If the program capacity is not fully subscribed within the first four years, Pacificorp may request continued funding of the solar incentive program in its next general rate case (GRC) application. If Pacificorp's four-year authority runs out before its future GRC application is resolved by the Commission, meaning the four years has passed and funds remain from the originally approved budget, Pacificorp may request interim authority for authorization to continue the program with the authorized budget until its GRC is finalized. Pacificorp may file a Tier 2 advice letter requesting authority to continue the program until the Commission decision resolving the next GRC.

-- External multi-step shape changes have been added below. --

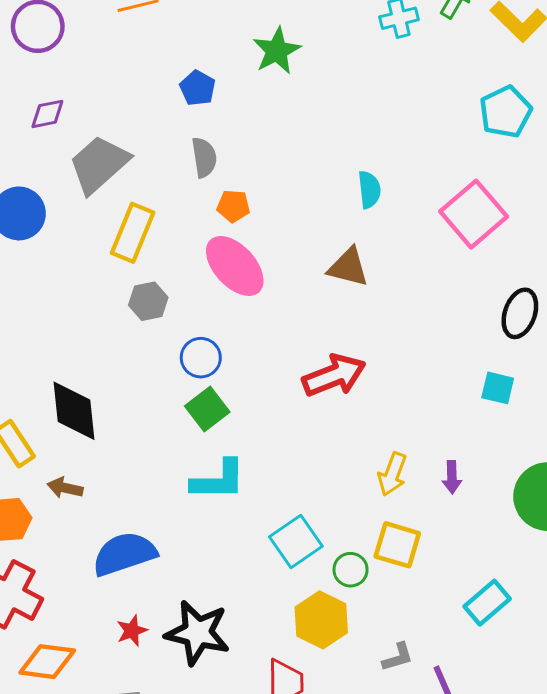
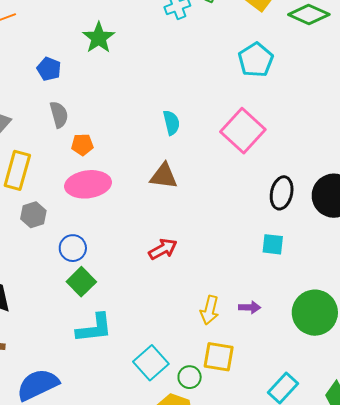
pink ellipse: (235, 266) -> (88, 184), turned -48
red arrow: (334, 375) -> (163, 249), size x0.7
purple arrow: (452, 477) -> (250, 307), turned -80

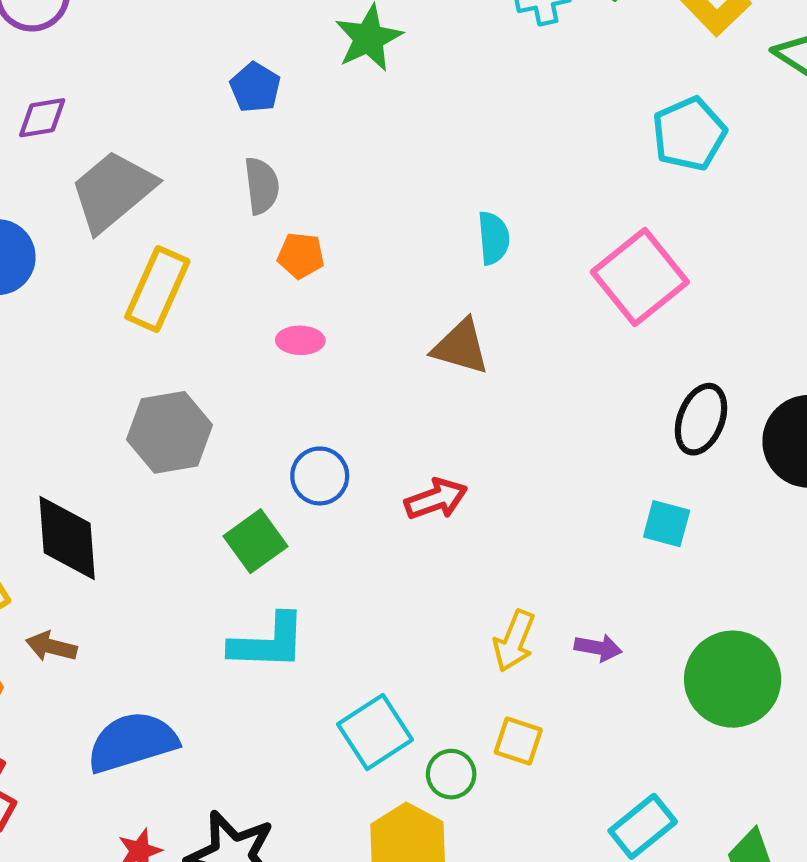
pink ellipse: (88, 184) -> (300, 340), size x0.5
gray hexagon: (33, 215) -> (170, 432), moved, size x1.5
blue circle: (73, 248) -> (320, 476), moved
yellow square: (219, 357) -> (518, 741), size x0.7

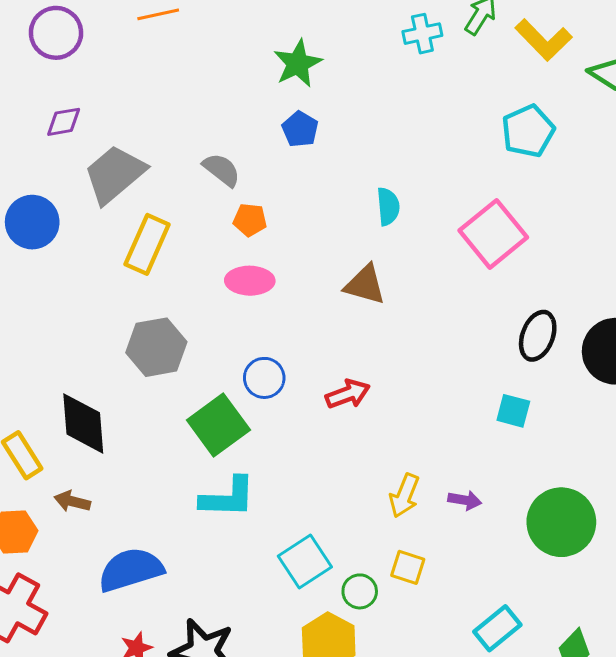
blue pentagon: (255, 87) -> (300, 129), moved
gray semicircle: (262, 186) -> (222, 170), turned -45
pink ellipse: (300, 340) -> (250, 281), size x1.4
green square: (255, 541) -> (218, 425), size x1.4

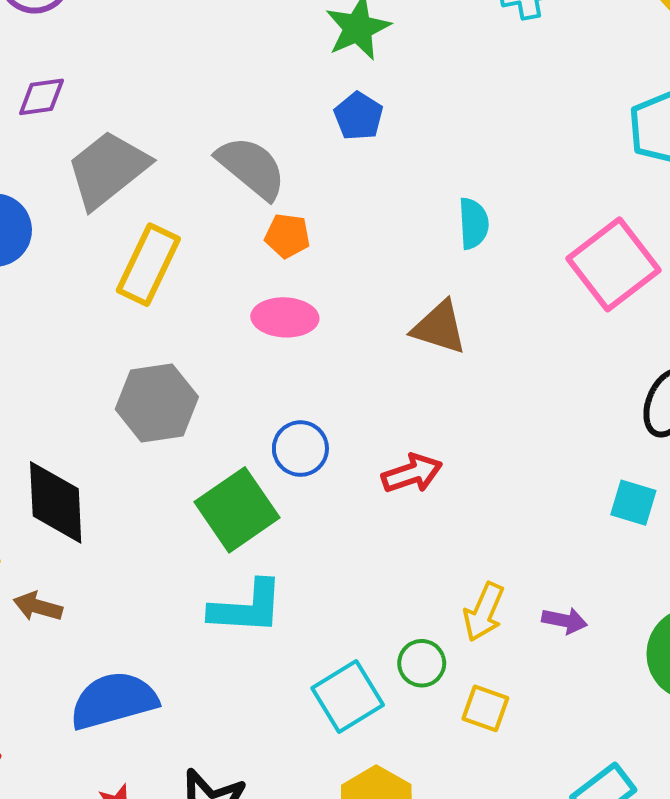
gray semicircle: (222, 170) -> (251, 168), size x1.4
green circle: (360, 591) -> (422, 663), moved

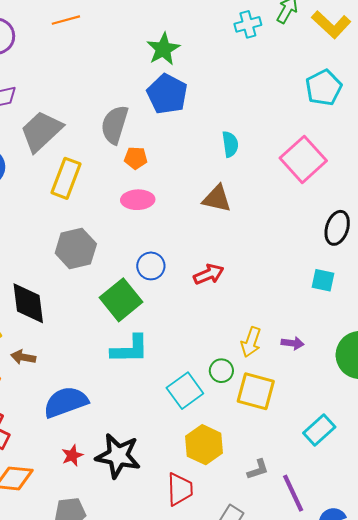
blue pentagon: (359, 116) -> (167, 94), size x1.6
gray semicircle: (251, 168) -> (115, 125), turned -108
yellow square: (485, 708) -> (256, 391), size x1.6

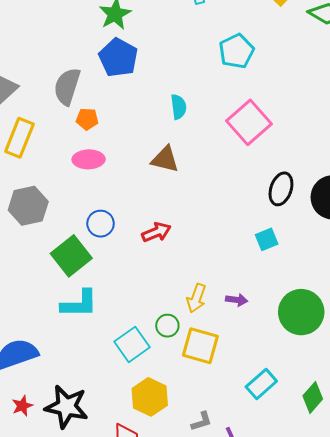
cyan pentagon: (324, 88) -> (237, 51), moved
cyan square: (323, 280) -> (267, 239), turned -35

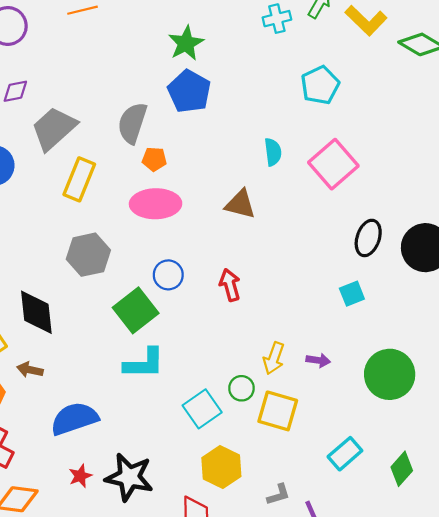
cyan semicircle: (179, 107) -> (273, 152), moved
pink ellipse: (89, 159) -> (156, 204), size x1.4
red arrow: (156, 232) -> (230, 285), turned -84

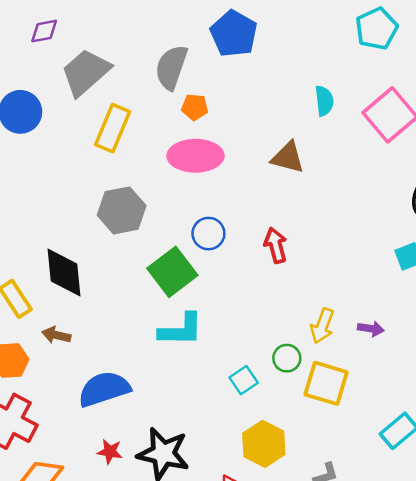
cyan square: (202, 409) -> (244, 380), size x0.7
red star: (80, 476) -> (110, 452), turned 30

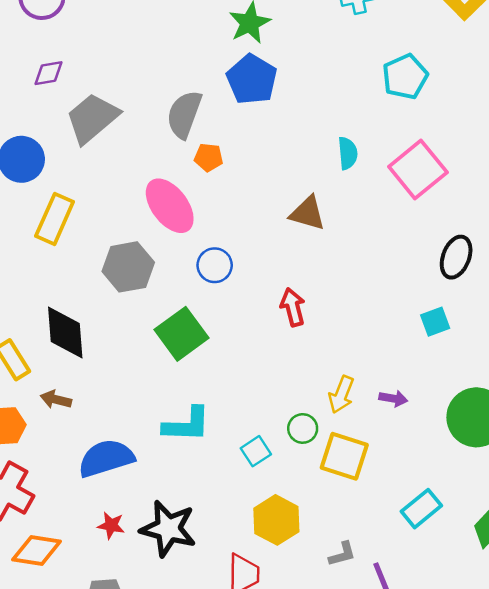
yellow rectangle: (113, 128) -> (55, 219), moved
pink ellipse: (196, 156) -> (170, 206), moved, turned 52
blue circle: (208, 234) -> (215, 265), moved
cyan L-shape: (181, 330) -> (187, 425), moved

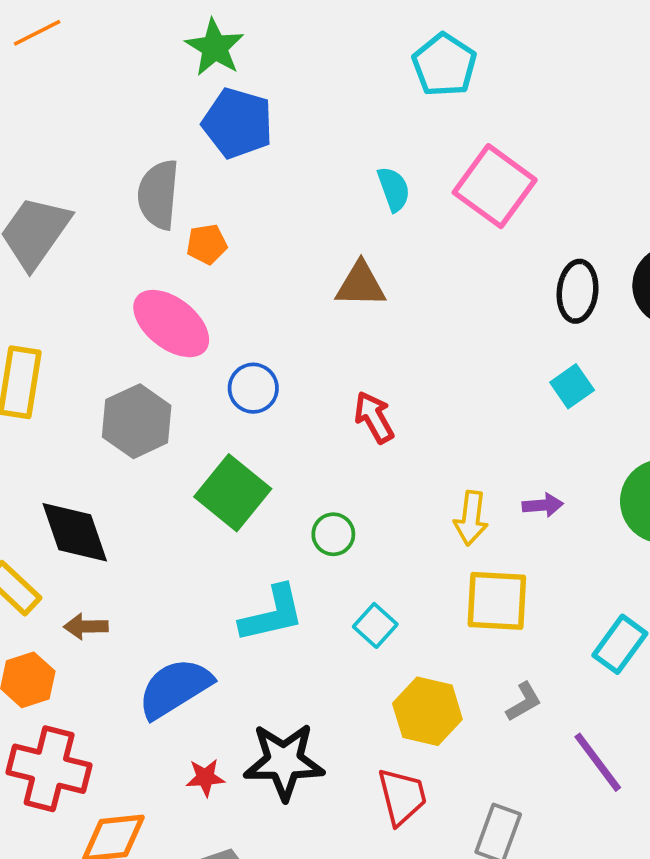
green circle: (303, 428) -> (333, 534), moved
gray L-shape: (342, 554) -> (524, 702), moved

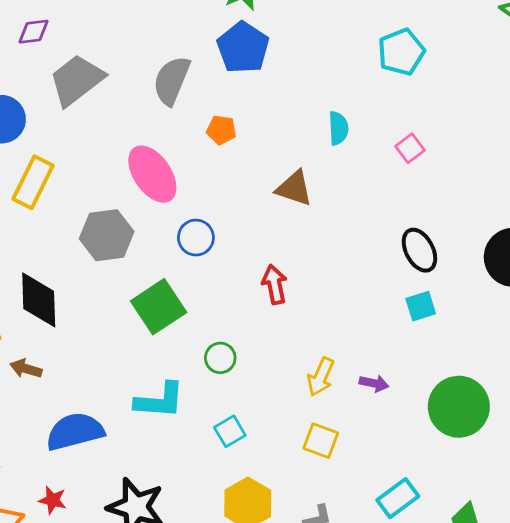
pink square: (495, 186) -> (410, 148), size x0.5
orange pentagon: (207, 244) -> (221, 130), moved
black ellipse: (578, 291) -> (419, 250), moved, turned -51
yellow square: (497, 601) -> (321, 441), size x0.7
red star: (205, 777) -> (53, 500), moved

If Pacificorp seeks continuation of the program in its GRC application, Pacificorp should conduct a program evaluation, or "lessons learned" exercise, to provide information outlining the status of the initial program along with suggestions for improvements, additions, or alterations to the program. In addition, Pacificorp should evaluate the costs and benefits of a potential low-income incentive program and report its findings as part of the "lessons learned" exercise.

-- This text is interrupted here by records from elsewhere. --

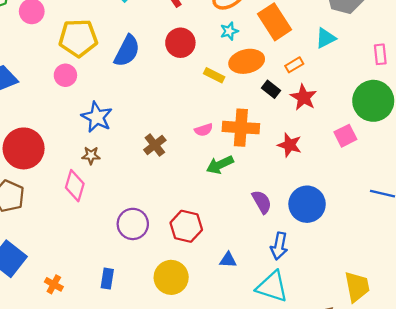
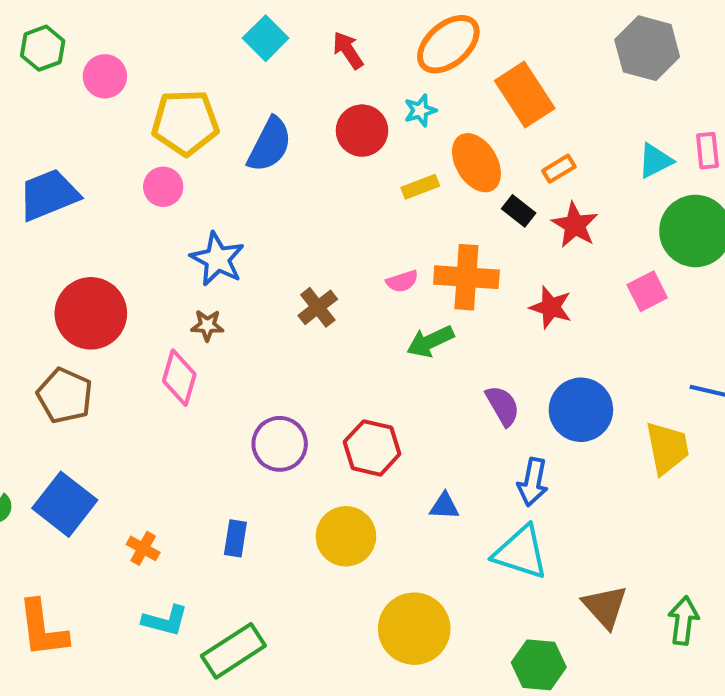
cyan star: (229, 31) -> (420, 110), moved
cyan triangle: (326, 38) -> (655, 161), moved
orange ellipse: (247, 61) -> (476, 163), turned 72
yellow rectangle: (214, 75) -> (420, 187), turned -48
yellow trapezoid: (357, 287) -> (667, 448), moved

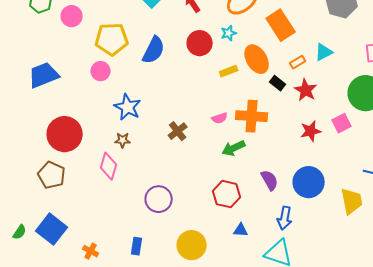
cyan triangle: (655, 161) -> (324, 52), moved
red star: (551, 307) -> (311, 131), moved, turned -30
red hexagon: (372, 448) -> (227, 194), moved

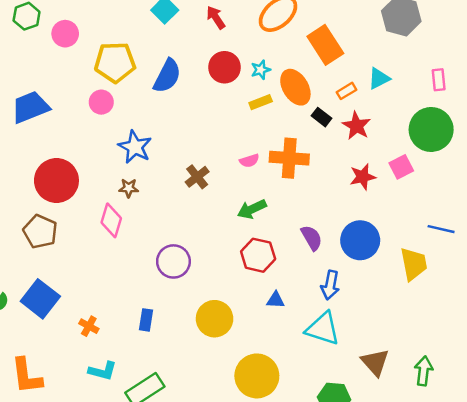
cyan star: (229, 33) -> (261, 70), moved
green arrow: (234, 148) -> (252, 209), moved

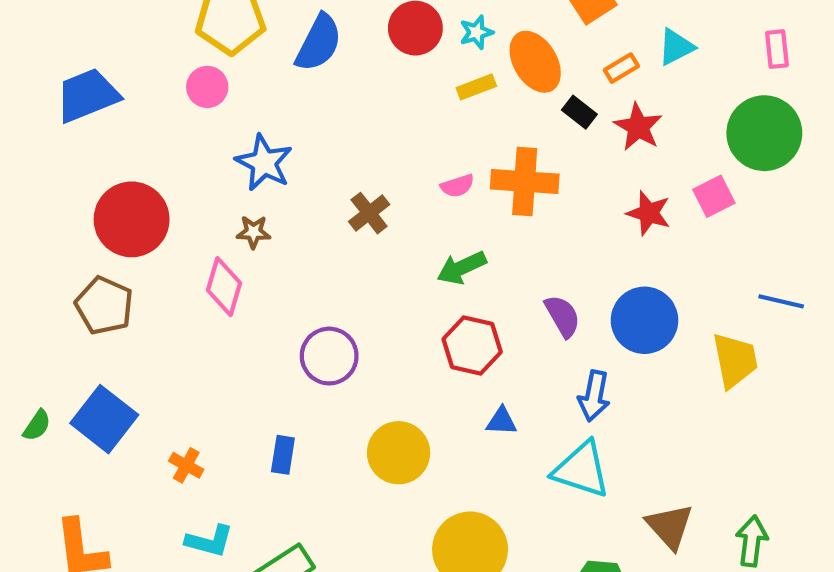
red star: (363, 177) -> (649, 213), turned 30

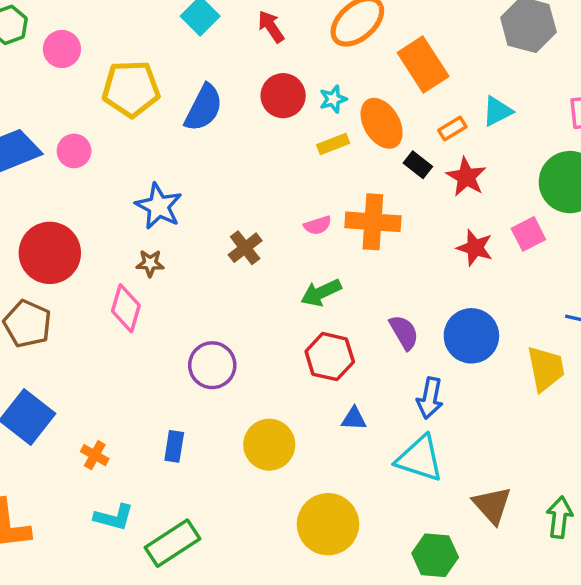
pink circle: (207, 87) -> (74, 151), moved

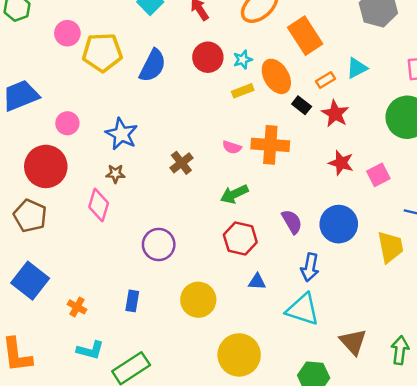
pink circle: (62, 49) -> (67, 33), moved
pink circle: (74, 151) -> (67, 123), moved
pink semicircle: (318, 225) -> (232, 147), turned 36
pink square: (528, 234) -> (378, 175), moved

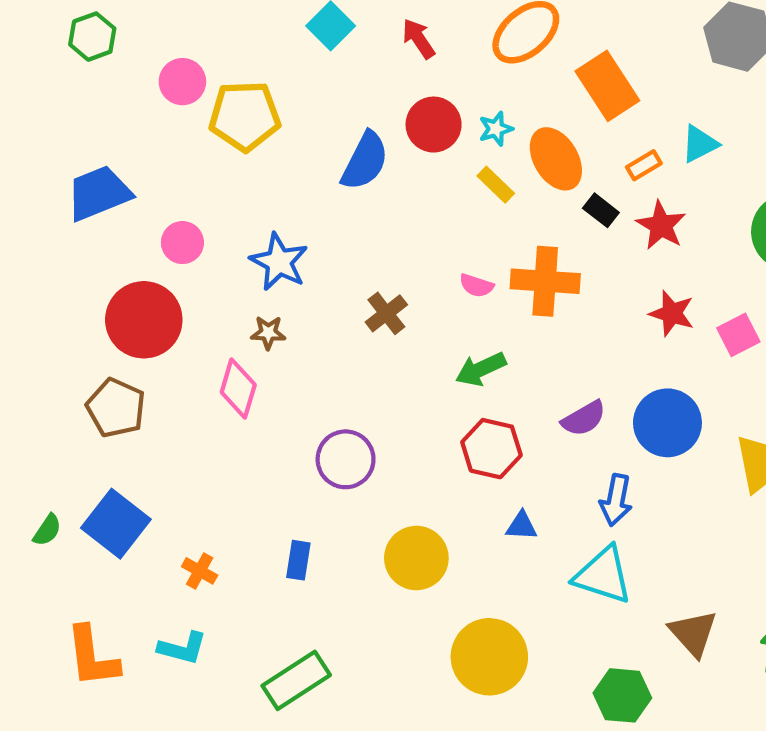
blue semicircle: (153, 66) -> (365, 161), moved
yellow rectangle: (243, 91) -> (496, 185), turned 65
purple semicircle: (292, 222) -> (584, 419), turned 90
cyan L-shape: (90, 350) -> (182, 648), moved

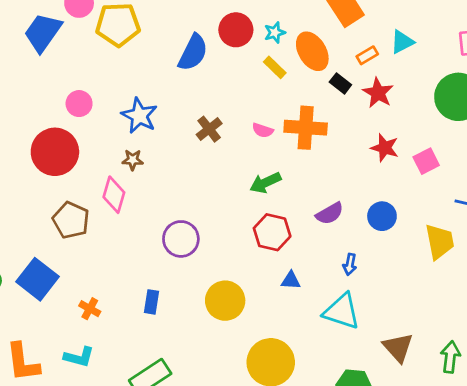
blue trapezoid: (99, 193) -> (43, 33), moved, turned -33
brown cross: (386, 313) -> (209, 129), moved
brown pentagon: (116, 408) -> (71, 220), moved
blue circle: (667, 423) -> (382, 216), size x0.7
blue arrow: (616, 500) -> (350, 264), size x0.7

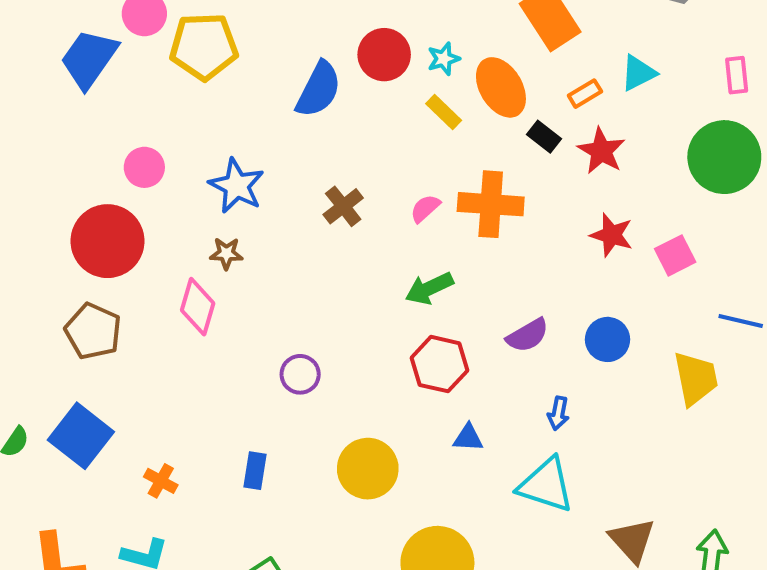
pink semicircle: (263, 130) -> (425, 208), turned 120
brown pentagon: (71, 220) -> (93, 331), moved
purple circle: (181, 239) -> (300, 374), size x0.7

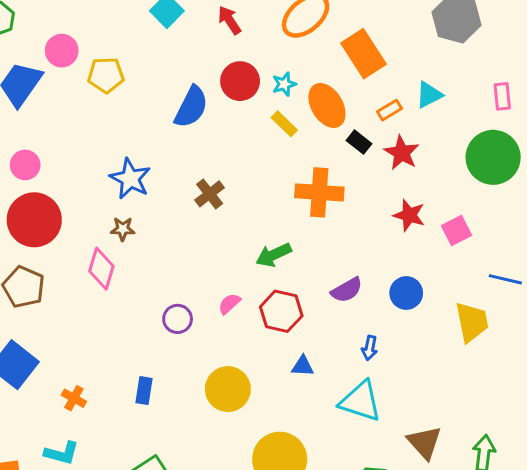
yellow pentagon: (204, 46) -> (106, 75), size x0.7
pink circle: (144, 167) -> (25, 165), moved
pink semicircle: (425, 208) -> (229, 304), moved

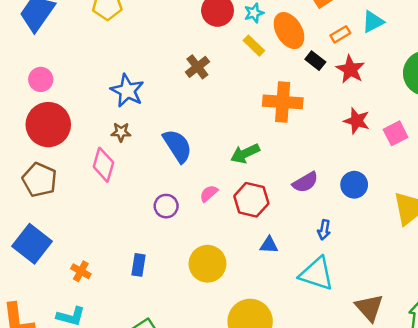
blue semicircle: (191, 107) -> (177, 146), moved, turned -60
brown cross: (210, 194) -> (197, 67), moved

Pacificorp shall establish a balancing account to track collections and expenditures under the program. Collections in the balancing account should be capped at the approved total program costs, and unspent collections would be rolled over annually for the first four years. If there is a positive balance remaining at the end of four years, the Commission may order the disposition of any remaining balance, including that it be returned to customers.
Program Administration
Pacificorp has contracted with California Center for Sustainable Energy to administer the program. Within 12 months of the Commission decision authorizing Pacificorp's solar incentive program, Pacificorp will issue a request for proposals soliciting a local entity to administer the program to consider competing proposals for local administration.
Pacificorp should collaborate with the administrators of the CSI to seek methods of leveraging existing energy efficiency and CSI materials, including use of the existing statewide website www.GoSolarCalifornia.org that provides consumer information on solar energy systems.
Pacificorp will create a Program Handbook, and submit it to the Commission by Advice Letter for approval. The Handbook shall specify where Pacificorp's incentive program will follow or deviate from the Program Handbook for the CSI which operates in the territories of PG&E, SCE and SDG&E. Unless specific deviations from CSI have been adopted by the Commission, Pacificorp's program will follow the CSI Program Handbook and may simply reference that document.
Reporting
Pacificorp will provide an annual report to the Commission on the number and total capacity of projects applied for, accepted, and completed during the year, the estimated saved energy, collections, incentive payments, and other expenses under the program. Pacificorp will consult with and follow guidance from the Commission's Energy Division on the format and contents of this report.
(END OF APPENDIX A)
7 These guidelines can be found in Section 2.8 of the CSI Program Handbook, available online at www.cpuc.ca.gov/PUC/energy/Solar/handbook.
8 The Administrative Budget figures in lines 1 through 4 of this table are annual estimates of the total administrative budget authorized in this decision.
9 The Step 1 Administrative Budget is comprised of $164,250 for administration plus $37,650 for one-time program development costs.